(Collected data)
=== Begin Enclosure ===
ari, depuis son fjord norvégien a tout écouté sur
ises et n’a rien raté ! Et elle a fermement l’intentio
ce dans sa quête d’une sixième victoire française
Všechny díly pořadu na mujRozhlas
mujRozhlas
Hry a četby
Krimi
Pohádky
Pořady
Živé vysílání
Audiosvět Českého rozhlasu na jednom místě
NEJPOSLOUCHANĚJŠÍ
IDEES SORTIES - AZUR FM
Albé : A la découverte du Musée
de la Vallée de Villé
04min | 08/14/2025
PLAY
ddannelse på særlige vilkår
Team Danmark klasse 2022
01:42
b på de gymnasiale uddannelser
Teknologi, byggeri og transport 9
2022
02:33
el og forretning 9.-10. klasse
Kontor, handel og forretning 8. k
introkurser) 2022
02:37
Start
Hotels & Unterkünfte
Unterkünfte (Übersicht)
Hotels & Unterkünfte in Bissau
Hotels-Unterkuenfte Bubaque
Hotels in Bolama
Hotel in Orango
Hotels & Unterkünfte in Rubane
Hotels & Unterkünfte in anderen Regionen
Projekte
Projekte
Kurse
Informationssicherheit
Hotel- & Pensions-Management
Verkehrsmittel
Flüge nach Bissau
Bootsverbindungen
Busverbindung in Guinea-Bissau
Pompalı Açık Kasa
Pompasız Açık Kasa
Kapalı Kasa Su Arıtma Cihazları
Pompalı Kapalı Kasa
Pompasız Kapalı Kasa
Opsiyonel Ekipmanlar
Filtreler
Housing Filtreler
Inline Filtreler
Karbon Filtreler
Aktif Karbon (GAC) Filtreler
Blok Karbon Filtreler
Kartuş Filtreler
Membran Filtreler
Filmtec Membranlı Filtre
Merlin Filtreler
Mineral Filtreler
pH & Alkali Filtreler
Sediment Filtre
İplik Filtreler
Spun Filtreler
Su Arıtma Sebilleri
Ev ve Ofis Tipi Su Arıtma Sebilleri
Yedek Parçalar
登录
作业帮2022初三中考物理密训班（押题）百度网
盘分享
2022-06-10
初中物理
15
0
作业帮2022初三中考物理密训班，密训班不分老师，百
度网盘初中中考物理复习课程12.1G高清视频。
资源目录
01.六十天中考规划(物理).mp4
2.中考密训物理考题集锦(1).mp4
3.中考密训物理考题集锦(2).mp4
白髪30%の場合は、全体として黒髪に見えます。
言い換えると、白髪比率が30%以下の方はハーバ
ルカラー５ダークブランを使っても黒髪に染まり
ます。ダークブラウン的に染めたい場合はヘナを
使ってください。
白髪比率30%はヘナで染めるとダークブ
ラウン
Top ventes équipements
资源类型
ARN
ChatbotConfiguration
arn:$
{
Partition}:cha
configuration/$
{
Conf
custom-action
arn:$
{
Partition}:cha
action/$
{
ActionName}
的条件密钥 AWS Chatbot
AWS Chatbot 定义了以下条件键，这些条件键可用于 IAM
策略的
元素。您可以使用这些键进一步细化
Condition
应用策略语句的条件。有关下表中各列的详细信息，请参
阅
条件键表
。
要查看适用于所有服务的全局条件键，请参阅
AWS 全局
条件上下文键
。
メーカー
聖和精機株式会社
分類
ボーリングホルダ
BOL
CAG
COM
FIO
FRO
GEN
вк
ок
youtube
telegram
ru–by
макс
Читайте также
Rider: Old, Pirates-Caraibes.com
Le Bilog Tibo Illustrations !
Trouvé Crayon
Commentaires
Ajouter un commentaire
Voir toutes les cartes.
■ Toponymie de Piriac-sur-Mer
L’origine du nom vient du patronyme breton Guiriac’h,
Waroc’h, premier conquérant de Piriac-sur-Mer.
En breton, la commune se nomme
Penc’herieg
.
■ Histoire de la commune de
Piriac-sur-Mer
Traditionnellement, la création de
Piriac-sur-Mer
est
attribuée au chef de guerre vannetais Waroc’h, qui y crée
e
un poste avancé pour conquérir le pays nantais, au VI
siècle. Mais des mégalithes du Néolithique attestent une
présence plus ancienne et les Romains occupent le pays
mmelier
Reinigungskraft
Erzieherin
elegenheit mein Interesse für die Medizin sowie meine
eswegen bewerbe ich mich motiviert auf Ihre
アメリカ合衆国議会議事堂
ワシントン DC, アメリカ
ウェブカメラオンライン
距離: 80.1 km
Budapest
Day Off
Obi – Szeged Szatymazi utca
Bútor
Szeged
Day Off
=== End Enclosure ===
* _PROBLEM TO SOLVE_
Keeping every line exactly as it is, copy all the records.

* _SOLUTION TO THIS EXERCISE_
ari, depuis son fjord norvégien a tout écouté sur
ises et n’a rien raté ! Et elle a fermement l’intentio
ce dans sa quête d’une sixième victoire française
Všechny díly pořadu na mujRozhlas
mujRozhlas
Hry a četby
Krimi
Pohádky
Pořady
Živé vysílání
Audiosvět Českého rozhlasu na jednom místě
NEJPOSLOUCHANĚJŠÍ
IDEES SORTIES - AZUR FM
Albé : A la découverte du Musée
de la Vallée de Villé
04min | 08/14/2025
PLAY
ddannelse på særlige vilkår
Team Danmark klasse 2022
01:42
b på de gymnasiale uddannelser
Teknologi, byggeri og transport 9
2022
02:33
el og forretning 9.-10. klasse
Kontor, handel og forretning 8. k
introkurser) 2022
02:37
Start
Hotels & Unterkünfte
Unterkünfte (Übersicht)
Hotels & Unterkünfte in Bissau
Hotels-Unterkuenfte Bubaque
Hotels in Bolama
Hotel in Orango
Hotels & Unterkünfte in Rubane
Hotels & Unterkünfte in anderen Regionen
Projekte
Projekte
Kurse
Informationssicherheit
Hotel- & Pensions-Management
Verkehrsmittel
Flüge nach Bissau
Bootsverbindungen
Busverbindung in Guinea-Bissau
Pompalı Açık Kasa
Pompasız Açık Kasa
Kapalı Kasa Su Arıtma Cihazları
Pompalı Kapalı Kasa
Pompasız Kapalı Kasa
Opsiyonel Ekipmanlar
Filtreler
Housing Filtreler
Inline Filtreler
Karbon Filtreler
Aktif Karbon (GAC) Filtreler
Blok Karbon Filtreler
Kartuş Filtreler
Membran Filtreler
Filmtec Membranlı Filtre
Merlin Filtreler
Mineral Filtreler
pH & Alkali Filtreler
Sediment Filtre
İplik Filtreler
Spun Filtreler
Su Arıtma Sebilleri
Ev ve Ofis Tipi Su Arıtma Sebilleri
Yedek Parçalar
登录
作业帮2022初三中考物理密训班（押题）百度网
盘分享
2022-06-10
初中物理
15
0
作业帮2022初三中考物理密训班，密训班不分老师，百
度网盘初中中考物理复习课程12.1G高清视频。
资源目录
01.六十天中考规划(物理).mp4
2.中考密训物理考题集锦(1).mp4
3.中考密训物理考题集锦(2).mp4
白髪30%の場合は、全体として黒髪に見えます。
言い換えると、白髪比率が30%以下の方はハーバ
ルカラー５ダークブランを使っても黒髪に染まり
ます。ダークブラウン的に染めたい場合はヘナを
使ってください。
白髪比率30%はヘナで染めるとダークブ
ラウン
Top ventes équipements
资源类型
ARN
ChatbotConfiguration
arn:$
{
Partition}:cha
configuration/$
{
Conf
custom-action
arn:$
{
Partition}:cha
action/$
{
ActionName}
的条件密钥 AWS Chatbot
AWS Chatbot 定义了以下条件键，这些条件键可用于 IAM
策略的
元素。您可以使用这些键进一步细化
Condition
应用策略语句的条件。有关下表中各列的详细信息，请参
阅
条件键表
。
要查看适用于所有服务的全局条件键，请参阅
AWS 全局
条件上下文键
。
メーカー
聖和精機株式会社
分類
ボーリングホルダ
BOL
CAG
COM
FIO
FRO
GEN
вк
ок
youtube
telegram
ru–by
макс
Читайте также
Rider: Old, Pirates-Caraibes.com
Le Bilog Tibo Illustrations !
Trouvé Crayon
Commentaires
Ajouter un commentaire
Voir toutes les cartes.
■ Toponymie de Piriac-sur-Mer
L’origine du nom vient du patronyme breton Guiriac’h,
Waroc’h, premier conquérant de Piriac-sur-Mer.
En breton, la commune se nomme
Penc’herieg
.
■ Histoire de la commune de
Piriac-sur-Mer
Traditionnellement, la création de
Piriac-sur-Mer
est
attribuée au chef de guerre vannetais Waroc’h, qui y crée
e
un poste avancé pour conquérir le pays nantais, au VI
siècle. Mais des mégalithes du Néolithique attestent une
présence plus ancienne et les Romains occupent le pays
mmelier
Reinigungskraft
Erzieherin
elegenheit mein Interesse für die Medizin sowie meine
eswegen bewerbe ich mich motiviert auf Ihre
アメリカ合衆国議会議事堂
ワシントン DC, アメリカ
ウェブカメラオンライン
距離: 80.1 km
Budapest
Day Off
Obi – Szeged Szatymazi utca
Bútor
Szeged
Day Off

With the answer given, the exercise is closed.